Stored items
=== Begin Enclosure ===

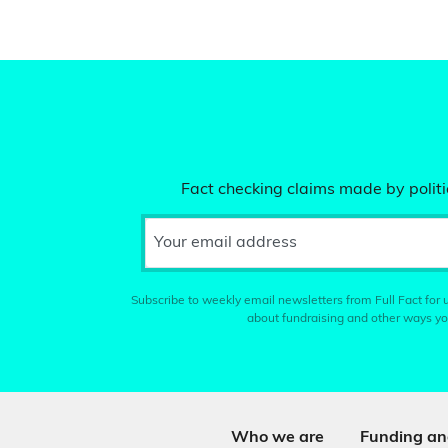
Fact checking claims made by politic
Your email address
Subscribe to weekly email newsletters from Full Fact for u
about fundraising and other ways yo
Who we are
Funding an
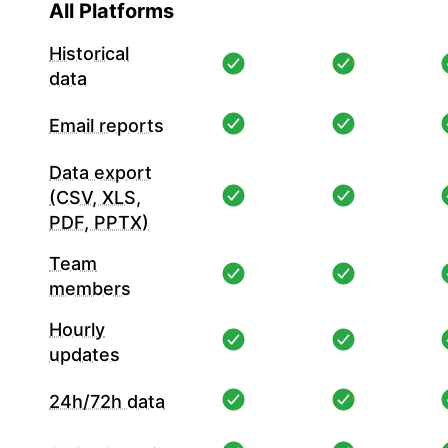
All Platforms
Historical
data
Email reports
Data export
(CSV, XLS,
PDF, PPTX)
Team
members
Hourly
updates
24h/72h data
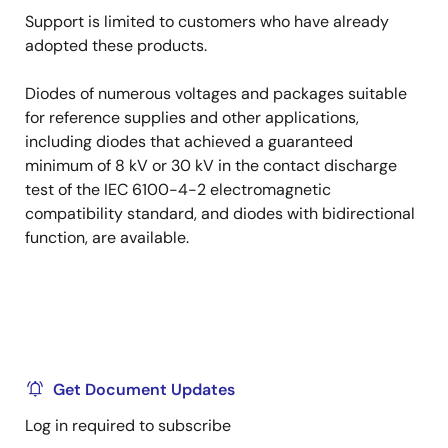
Support is limited to customers who have already
adopted these products.
Diodes of numerous voltages and packages suitable
for reference supplies and other applications,
including diodes that achieved a guaranteed
minimum of 8 kV or 30 kV in the contact discharge
test of the IEC 6100-4-2 electromagnetic
compatibility standard, and diodes with bidirectional
function, are available.
Get Document Updates
Log in required to subscribe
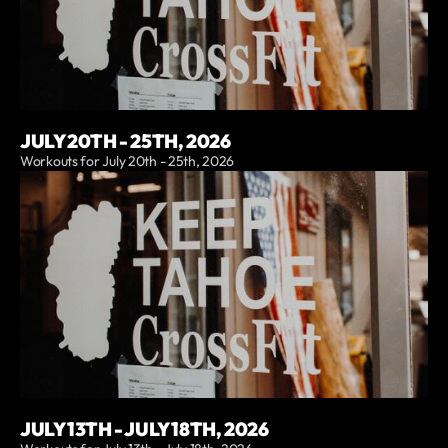
JULY 20TH - 25TH, 2026
Workouts for July 20th - 25th, 2026
JULY 13TH - JULY 18TH, 2026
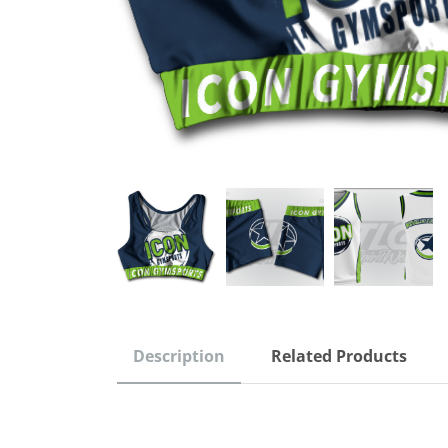
Description
Related Products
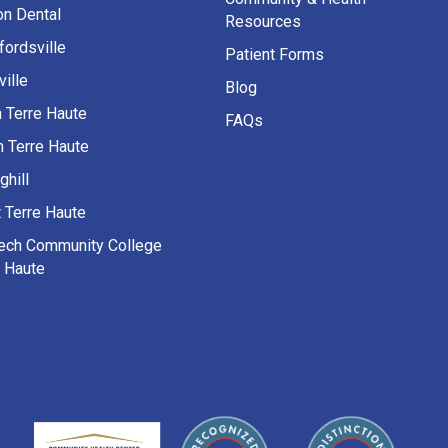
on Dental
Resources
fordsville
Patient Forms
ille
Blog
h Terre Haute
FAQs
h Terre Haute
ghill
 Terre Haute
Tech Community College
e Haute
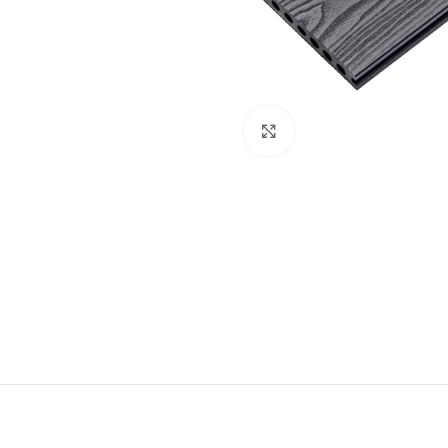
Click to enlarge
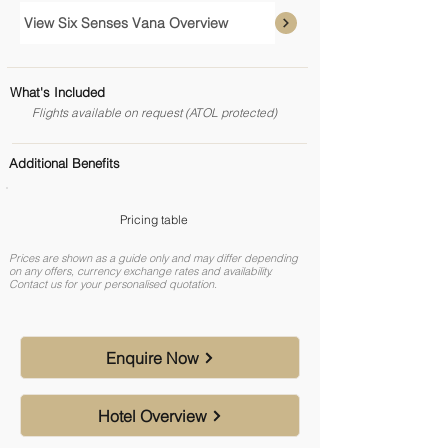
View Six Senses Vana Overview
What's Included
Flights available on request (ATOL protected)
Additional Benefits
Pricing table
Prices are shown as a guide only and may differ depending
on any offers, currency exchange rates and availability.
Contact us for your personalised quotation.
Enquire Now
Hotel Overview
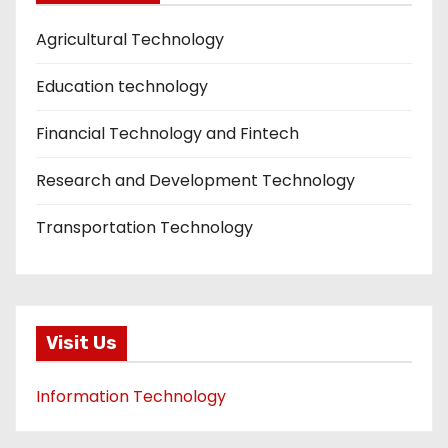
Agricultural Technology
Education technology
Financial Technology and Fintech
Research and Development Technology
Transportation Technology
Visit Us
Information Technology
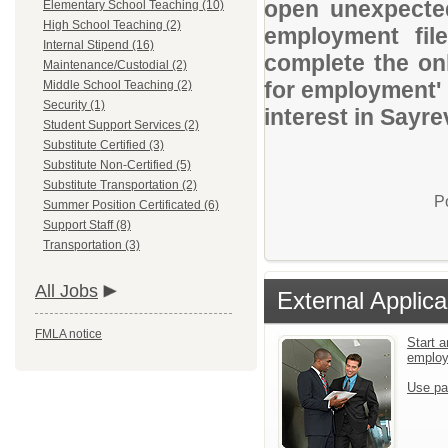
open unexpected
Elementary School Teaching (10)
High School Teaching (2)
employment file
Internal Stipend (16)
complete the onl
Maintenance/Custodial (2)
for employment' 
Middle School Teaching (2)
Security (1)
interest in Sayre
Student Support Services (2)
Substitute Certified (3)
Substitute Non-Certified (5)
Substitute Transportation (2)
P
Summer Position Certificated (6)
Support Staff (8)
Transportation (3)
All Jobs
External Applica
FMLA notice
Start a
emplo
Use pa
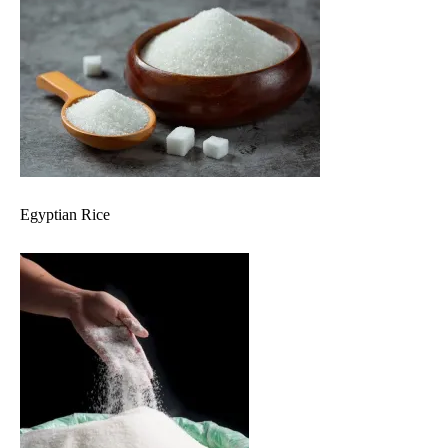
Egyptian Rice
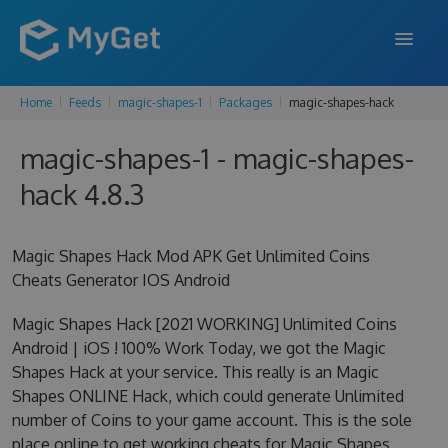
Home
Feeds
magic-shapes-1
Packages
magic-shapes-hack
FEATURES
magic-shapes-1 - magic-shapes-
ENTERPRISE
hack 4.8.3
PRICING
DOCS
Magic Shapes Hack Mod APK Get Unlimited Coins
Cheats Generator IOS Android
SUPPORT
Magic Shapes Hack [2021 WORKING] Unlimited Coins
BLOG
Android | iOS ! 100% Work Today, we got the Magic
Shapes Hack at your service. This really is an Magic
Shapes ONLINE Hack, which could generate Unlimited
SIGN IN
SIGN UP
number of Coins to your game account. This is the sole
place online to get working cheats for Magic Shapes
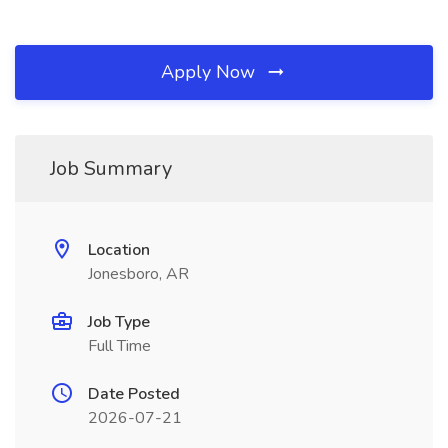
Apply Now
Job Summary
Location
Jonesboro, AR
Job Type
Full Time
Date Posted
2026-07-21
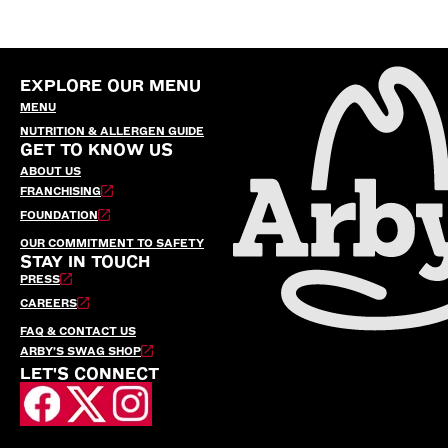
EXPLORE OUR MENU
MENU
NUTRITION & ALLERGEN GUIDE
GET TO KNOW US
ABOUT US
FRANCHISING
FOUNDATION
OUR COMMITMENT TO SAFETY
STAY IN TOUCH
PRESS
CAREERS
FAQ & CONTACT US
ARBY’S SWAG SHOP
LET'S CONNECT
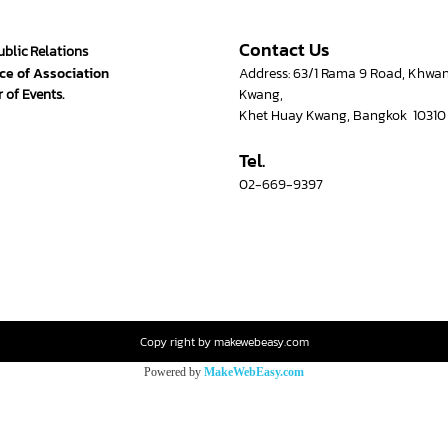
Contact Us
ublic Relations
ce of Association
Address: 63/1 Rama 9 Road, Khwa
 of Events.
Kwang,
Khet Huay Kwang, Bangkok 10310
Tel.
02-669-9397
Copy right by makewebeasy.com
Powered by
MakeWebEasy.com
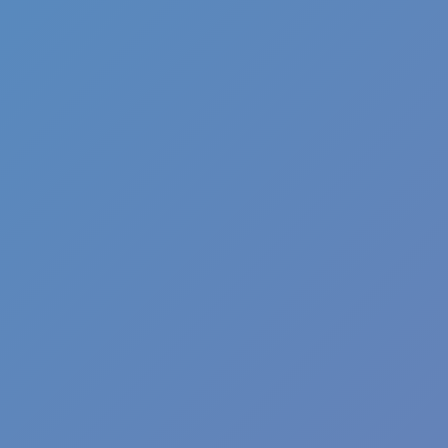
Shift at Midnight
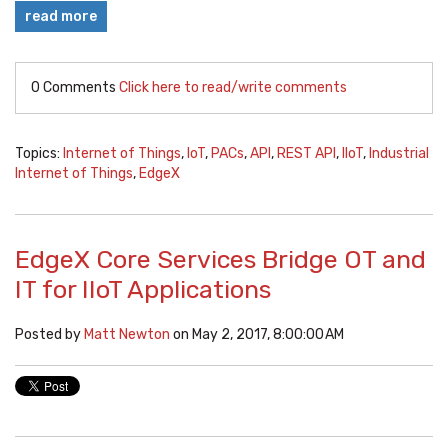
read more
0 Comments
Click here to read/write comments
Topics:
Internet of Things
,
IoT
,
PACs
,
API
,
REST API
,
IIoT
,
Industrial
Internet of Things
,
EdgeX
EdgeX Core Services Bridge OT and
IT for IIoT Applications
Posted by
Matt Newton
on May 2, 2017, 8:00:00 AM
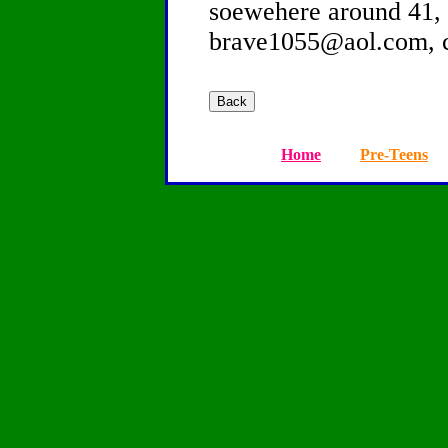
soewehere around 41, 
brave1055@aol.com, 
Home
Pre-Teens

=== End Enclosure ===

_Brief_: Up to and including the line with "minimum of 8", copy the data above from its first line. Skip pictures.

_Solution to the exercise_:
Fact checking claims made by politic
Your email address
Subscribe to weekly email newsletters from Full Fact for u
about fundraising and other ways yo
Who we are
Funding an
All Platforms
Historical
data
Email reports
Data export
(CSV, XLS,
PDF, PPTX)
Team
members
Hourly
updates
24h/72h data
Support is limited to customers who have already
adopted these products.
Diodes of numerous voltages and packages suitable
for reference supplies and other applications,
including diodes that achieved a guaranteed
minimum of 8 kV or 30 kV in the contact discharge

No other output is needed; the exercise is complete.